Mekteb-i Hukuk’tan mezun olmasının ardından Evkâf Nezâreti’nde mülâzım (stajyer) olarak çalışmaya başlayan Burhan Felek, mezun olduktan sonra hukuk müşavirliğine ve ardından Mimar Kemaleddin Bey’in başkâtipliğine atanmıştır. Sadrazam Mahmud Şevket Paşa’nın öldürülmesinden sonra ise İttihatçılara muhalif olan pek çok kişiyle birlikte Sinop’a sürgüne gönderilmiştir. Erken dönem Türk fotoğrafçılığının da önemli isimlerinden biri olan Felek, Çanakkale Savaşı yıllarında cephede karargâh umumi fotoğrafçısı olarak görev yapmıştır. Felek, 1918 yılında Tasvîr-i Efkâr gazetesine foto ve spor muhabiri olarak alınacak, ilk tarihsel film denemesi olan “Alemdar Vak’ası”nın da görüntü yönetmenliğini üstlenecektir. Bunun yanı sıra Sultan II. Abdülhamid’in cenaze törenini çekmekle görevlendirilen kişi de Burhan Felek’tir. Cenaze namazının kılındığı Ayasofya Camii’nden Abdülhamid’in defnedileceği Sultan Mahmut türbesine kadarki yolu filme alan Felek, halkın üzüntüsünü “Halk, harp esnasında o kadar sıkıntı ve mahrumiyetlere mâruz kalmış ve hükümetten o derece bizâr olmuştu ki, 1909’da tahttan indirilmesine ses çıkarmamış olan İstanbullular, Sultan Hamid’in cenaze alayının geçtiği Divanyolu’nun o kısacık kısmında, pencerelerden: “Padişahım, bizi bırakıp nereye gidiyorsun? diye feryatlarla sesleniyordu.” sözleriyle anlatmaktadır. I. Dünya Savaşı’nın ardından Felek’in üstlendiği görevlerden biri de İstanbul iaşe müdürlüğüdür. Mütareke döneminin en önemli toplumsal sorunlarından iaşe temini meselesiyle uğraşan Felek’in bu görevi dört ay sürmüştür. Daha sonra Ahmet Emin Yalman’ın teklifiyle Vakit gazetesinde yazmaya başlayan Felek, Spor Âlemi dergisinin de başyazarlığını üstlenecektir. Aynı zamanda spor basınının da önemli isimlerinden biri olan Burhan Felek, Meşrutiyet döneminde İdman dergisinde yazmış, 1922’de Ali Sami Yen ve Selim Sırrı Tarcan ile birlikte Türkiye İdman Cemiyetleri İttifakı’nı kurmuştur.

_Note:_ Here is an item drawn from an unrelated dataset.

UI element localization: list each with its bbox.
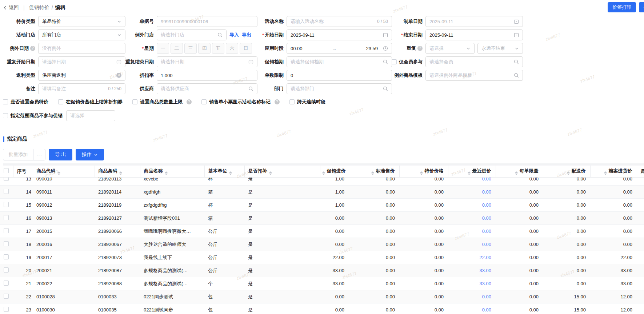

Burhan Felek, Cumhuriyet’in ilk yıllarında Vakit, Milliyet, Tan gibi gazetelerde; 1940-1969 yılları arasında ise Cumhuriyet’te yazmıştır. “Türk basınında ‘Fıkra yazarlığı’nı ben icat ettim. ‘Fıkra’ kelimesi ‘Anekdot’ demektir. Türkiye’de matbuat her zaman hür olmamıştır. Ama biz, yazılmaması lazım gelen şeyleri kendimize göre birtakım tertipler imalar dolayısıyla yani bizi yakalamayacak şekilde çalım atarak yazı yazmaya çalıştık.” diyen Burhan Felek, toplumsal meseleler ve modernleşme konularında dikkat çekici yorumlar yapmıştır. Tan gazetesinde 1939’da yayınlanan bir yazısında “Ramazan geldi, gidiyor; bir taraftan da bir iftara davet edilmiş değilim. (…) Hani terakki, tekâmül, modernizm falan filân bunları anlıyorum. Lâkin anlamadığım şeylerden biri de şu iftar âdetinin kalkması.” diyen Burhan Felek, Vatan gazetesinde 1940’ta yayınlanan bir yazısında ise “Ben, asrileşmeyi, devrin ve dehrin bütün yeni medenî ve insanî terakki ve telâkkilerine uymak diye anlarken, kendi hususiyetlerimizin, millî renklerimizin, âdet ve an’anelerimizin de beraber muhafazasını isterim. Asrileşmeyi ve yeni medeniyet telâkkilerini bizim malımız olan bu saydıklarımın enkazı üzerine kurmıya razı değilim.” diyecektir. Burhan Felek, kendisini Osmanlı kalmakta ısrar etmekle suçlayan ve “uçak” yerine “tayyare” kelimesini tercih ettiği için eleştiren bir mektuba ise Cumhuriyet’te 1949’da yayınlanan “Bir acaib mektub” başlıklı yazısında cevap verecektir. “Osmanlılık, Türklüğün en medenî koludur ve bugün elimizde sanat, edeb, ilim, cesaret, siyaset namına ne gibi tarihî kıymetler varsa Osmanlı ecdadımızın eserleridir. Ben Osmanlı idim. Bugünkü inkılâbı yapanlar da Osmanlılardı” ifadelerinin ardından Felek, “Bu memleket tayyare denmekle düşmediği gibi uçak denmekle de yükselmez.” diyecektir.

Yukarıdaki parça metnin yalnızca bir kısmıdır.